# PROBLEM REQUIREMENTS
Only a number is expected: the count of lines in the listing where "Sydney" occurs.

# DATASET EXCERPTS
%%
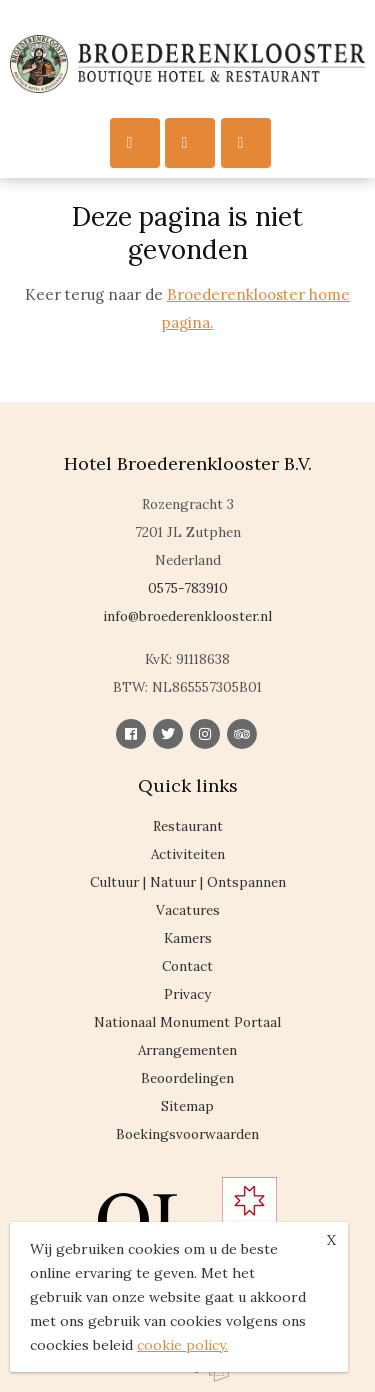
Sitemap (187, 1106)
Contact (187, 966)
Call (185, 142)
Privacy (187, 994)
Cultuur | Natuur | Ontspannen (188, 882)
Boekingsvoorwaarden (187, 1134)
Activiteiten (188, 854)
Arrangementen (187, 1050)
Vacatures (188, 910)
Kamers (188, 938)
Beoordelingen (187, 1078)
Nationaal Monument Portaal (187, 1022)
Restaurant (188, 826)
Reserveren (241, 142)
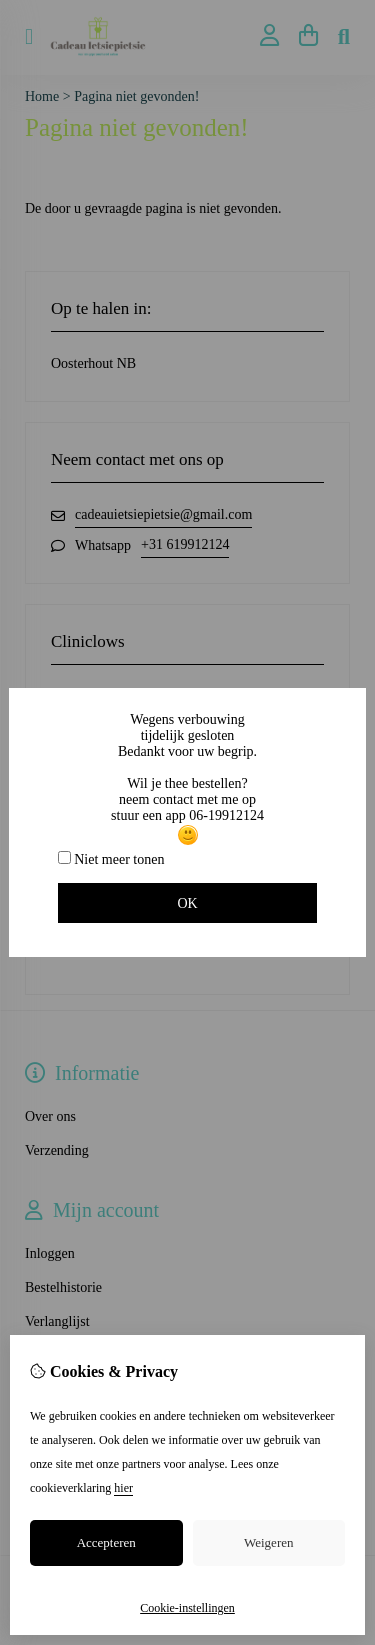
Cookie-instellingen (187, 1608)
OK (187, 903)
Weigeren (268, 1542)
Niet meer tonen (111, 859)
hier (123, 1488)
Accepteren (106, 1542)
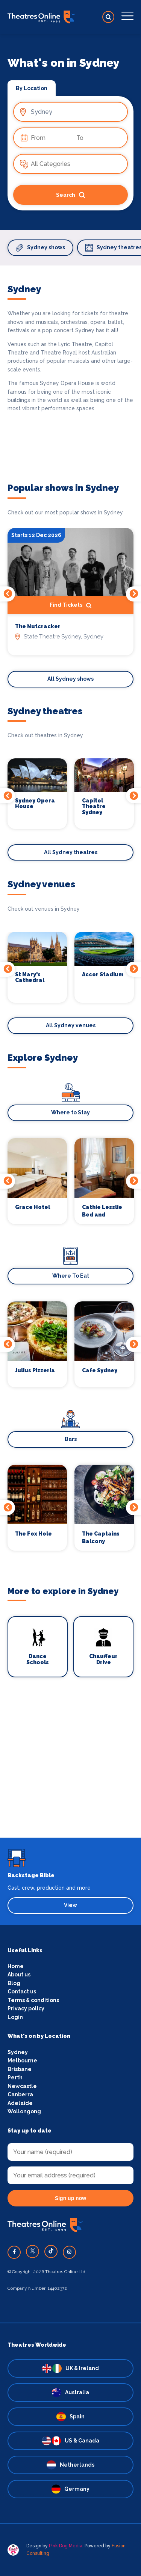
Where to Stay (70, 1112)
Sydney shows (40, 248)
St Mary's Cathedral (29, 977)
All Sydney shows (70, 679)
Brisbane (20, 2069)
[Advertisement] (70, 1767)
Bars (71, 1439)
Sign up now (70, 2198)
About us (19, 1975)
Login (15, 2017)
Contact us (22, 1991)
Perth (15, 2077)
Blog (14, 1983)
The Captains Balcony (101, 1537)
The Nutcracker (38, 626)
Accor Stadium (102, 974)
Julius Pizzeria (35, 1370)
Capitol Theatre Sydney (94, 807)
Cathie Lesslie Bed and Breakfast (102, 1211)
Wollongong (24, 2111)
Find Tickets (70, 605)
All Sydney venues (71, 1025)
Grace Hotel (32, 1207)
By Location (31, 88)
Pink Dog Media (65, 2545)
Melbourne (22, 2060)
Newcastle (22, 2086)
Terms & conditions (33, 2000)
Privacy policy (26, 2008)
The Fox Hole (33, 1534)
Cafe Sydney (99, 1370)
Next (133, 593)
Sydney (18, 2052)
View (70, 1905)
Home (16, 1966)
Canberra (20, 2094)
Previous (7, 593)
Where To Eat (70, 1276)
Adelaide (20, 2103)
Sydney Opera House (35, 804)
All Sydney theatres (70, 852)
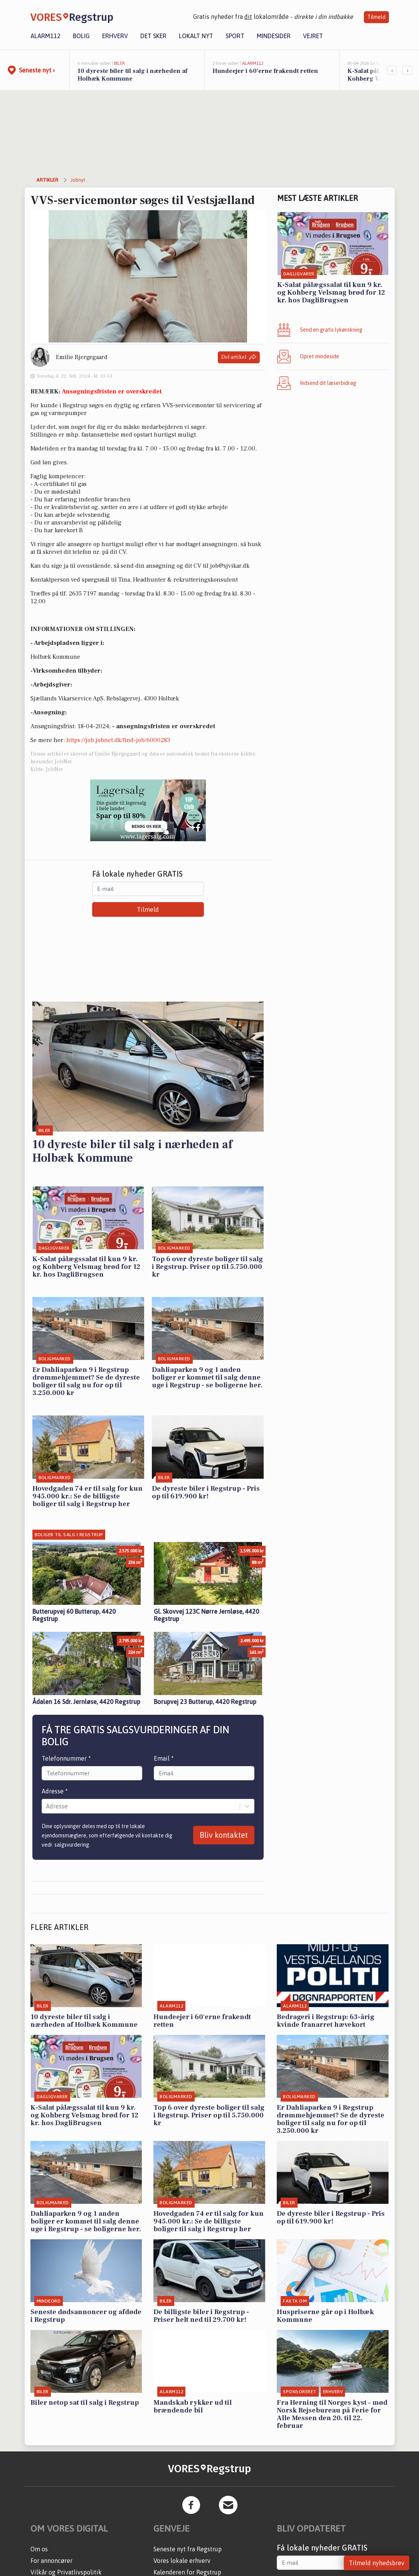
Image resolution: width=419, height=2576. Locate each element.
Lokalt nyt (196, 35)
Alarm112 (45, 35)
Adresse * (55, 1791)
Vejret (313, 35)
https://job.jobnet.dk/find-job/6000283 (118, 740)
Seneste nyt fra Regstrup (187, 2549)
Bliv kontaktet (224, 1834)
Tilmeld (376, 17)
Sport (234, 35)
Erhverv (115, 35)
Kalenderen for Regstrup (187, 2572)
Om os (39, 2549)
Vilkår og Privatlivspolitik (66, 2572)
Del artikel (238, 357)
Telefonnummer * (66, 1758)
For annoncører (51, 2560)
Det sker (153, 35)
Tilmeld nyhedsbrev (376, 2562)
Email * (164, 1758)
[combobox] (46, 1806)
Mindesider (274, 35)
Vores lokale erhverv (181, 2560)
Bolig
%%
%%
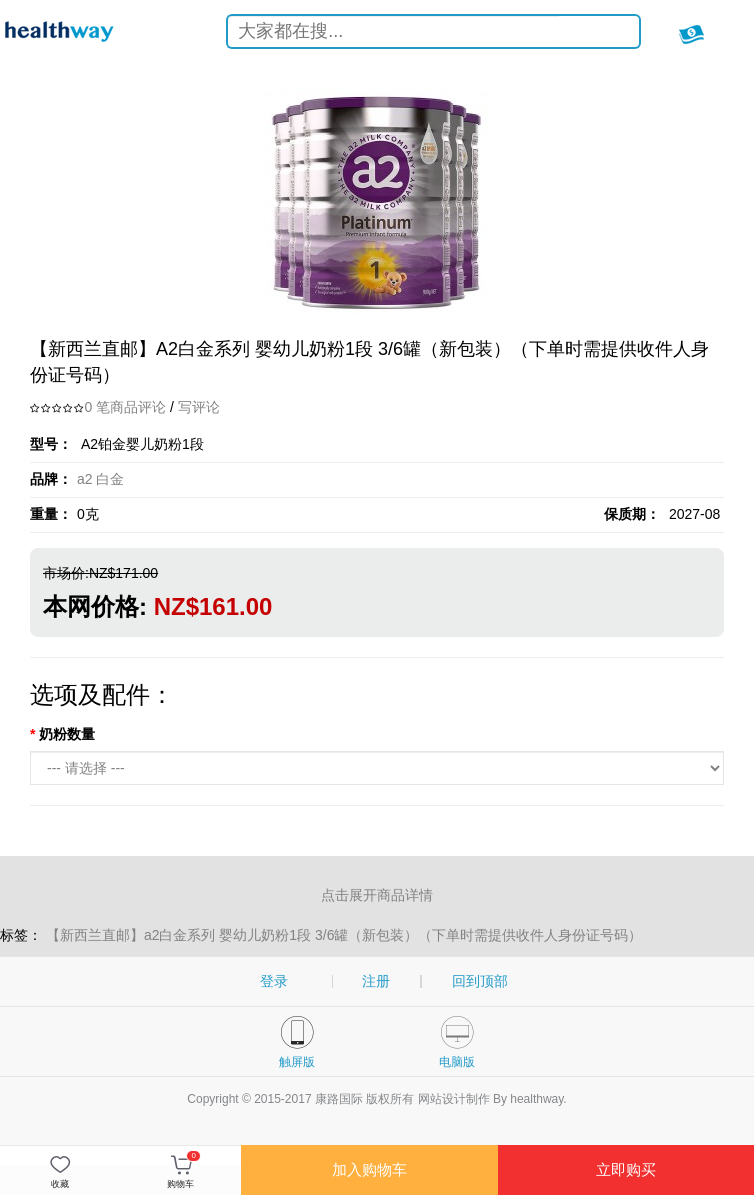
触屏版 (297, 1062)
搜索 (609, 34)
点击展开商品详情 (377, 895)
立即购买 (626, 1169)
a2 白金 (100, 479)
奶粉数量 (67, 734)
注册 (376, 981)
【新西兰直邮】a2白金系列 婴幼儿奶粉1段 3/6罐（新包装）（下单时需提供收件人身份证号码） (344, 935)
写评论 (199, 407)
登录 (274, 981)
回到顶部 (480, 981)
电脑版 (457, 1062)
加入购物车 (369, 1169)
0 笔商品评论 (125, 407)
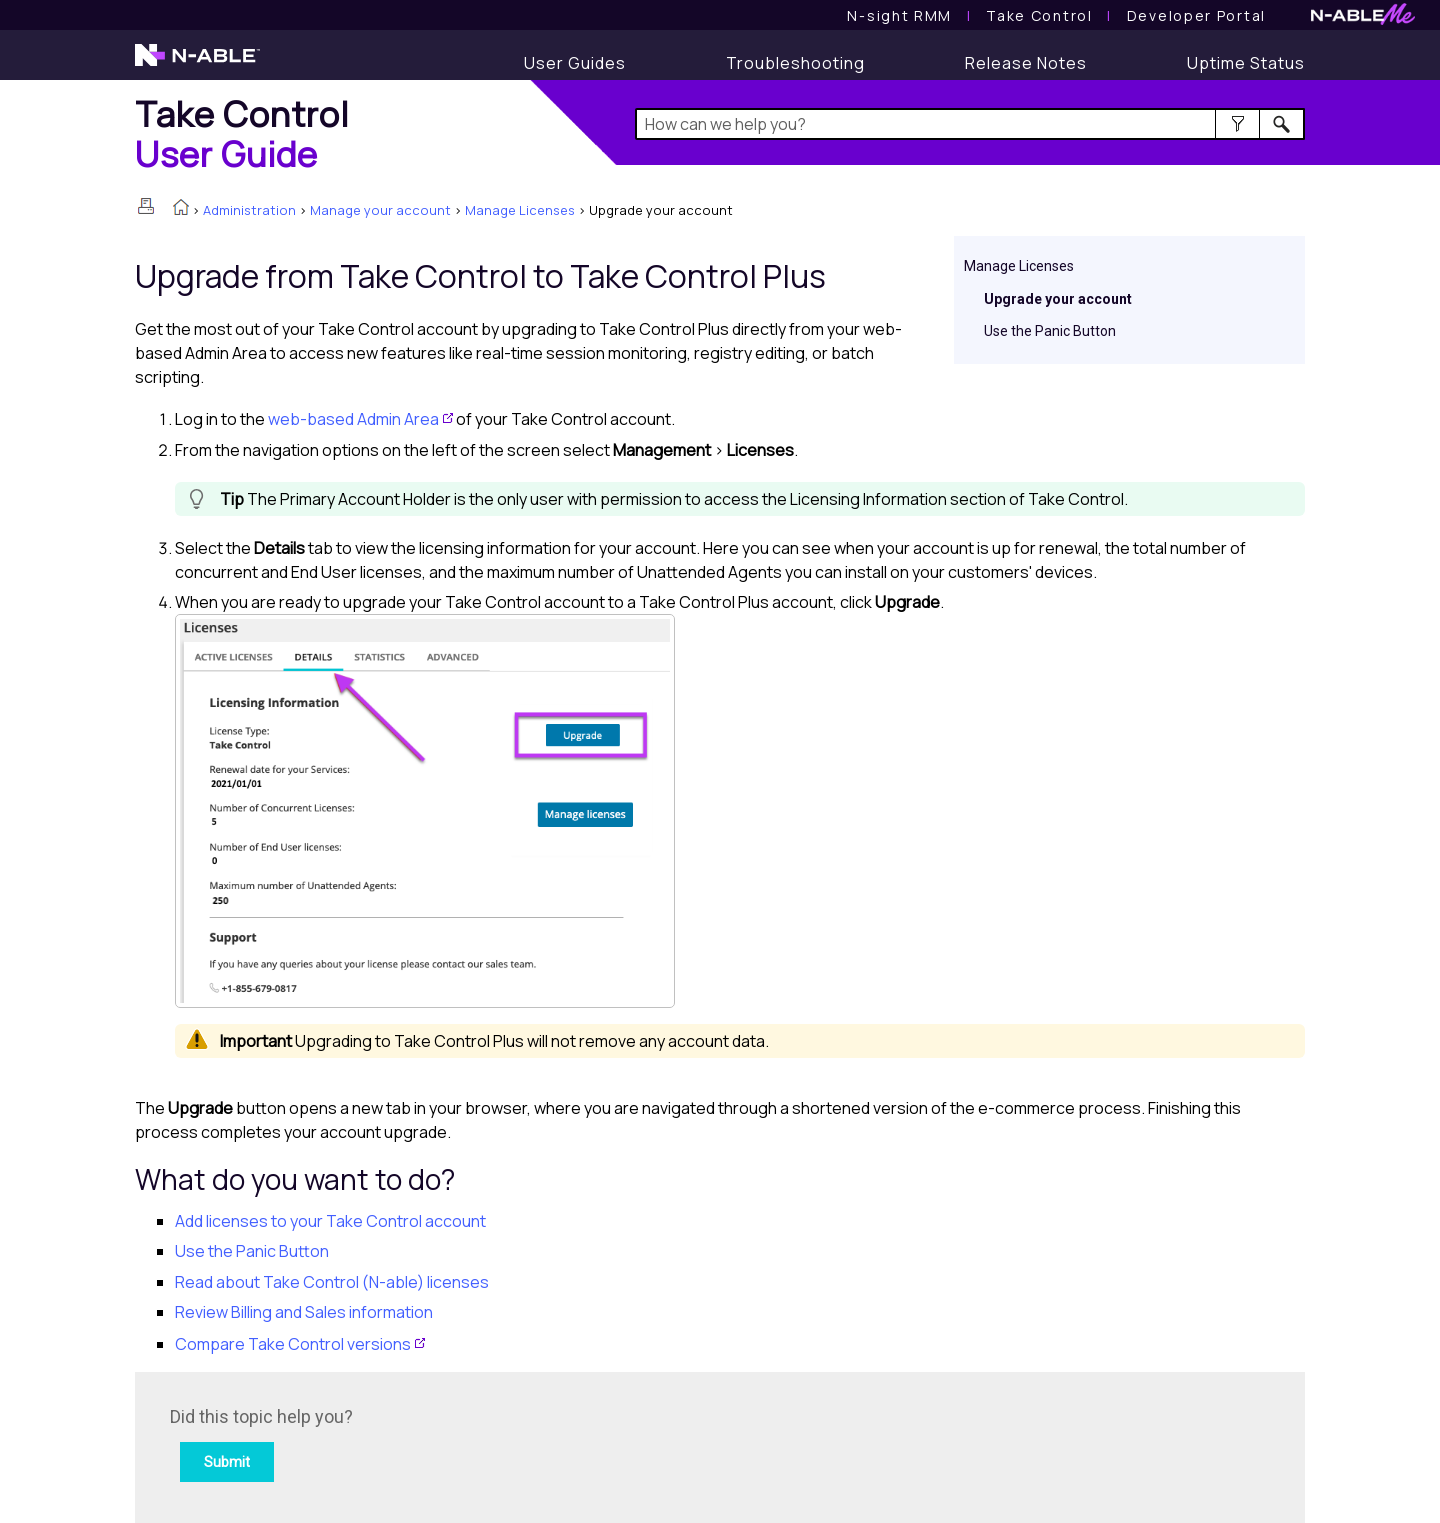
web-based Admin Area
%%
# SOLVED EXERCISE
8